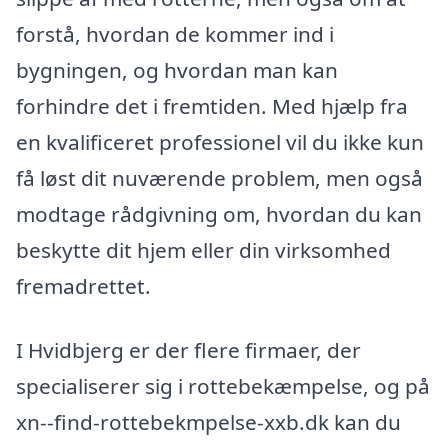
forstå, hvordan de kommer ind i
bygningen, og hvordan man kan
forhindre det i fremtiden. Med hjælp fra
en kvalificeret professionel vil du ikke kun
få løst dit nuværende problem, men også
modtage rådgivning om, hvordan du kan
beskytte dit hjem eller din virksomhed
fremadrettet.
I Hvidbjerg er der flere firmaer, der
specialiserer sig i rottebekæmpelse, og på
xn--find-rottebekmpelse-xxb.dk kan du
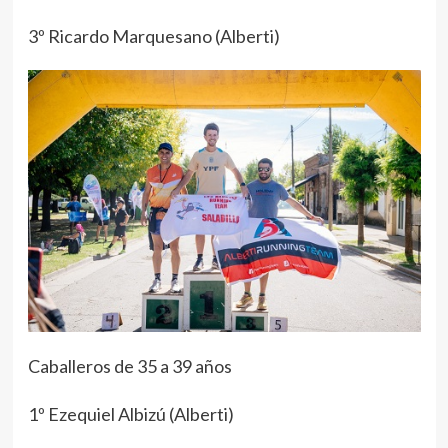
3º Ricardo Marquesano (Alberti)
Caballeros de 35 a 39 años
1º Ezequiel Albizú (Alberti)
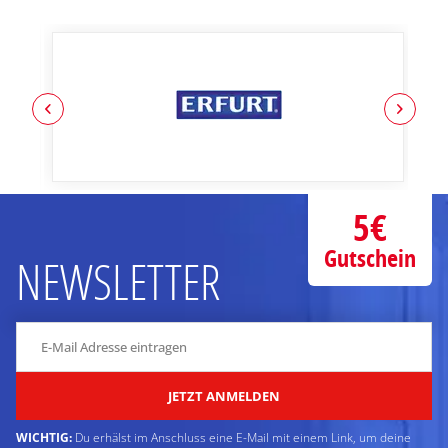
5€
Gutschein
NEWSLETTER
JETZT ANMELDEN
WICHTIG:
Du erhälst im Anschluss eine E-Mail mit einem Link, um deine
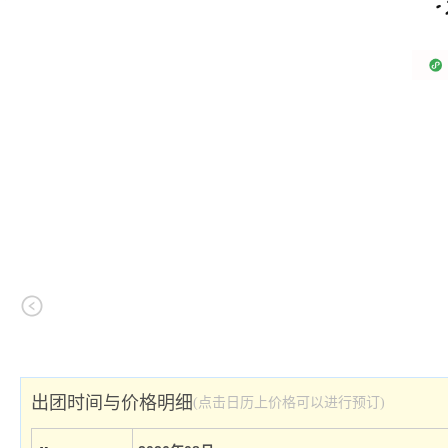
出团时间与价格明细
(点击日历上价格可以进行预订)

_Your assignment_
Find the string "Alberti" in the data. Report each line it appears in.

_Answer for this exercise_
3º Ricardo Marquesano (Alberti)
1º Ezequiel Albizú (Alberti)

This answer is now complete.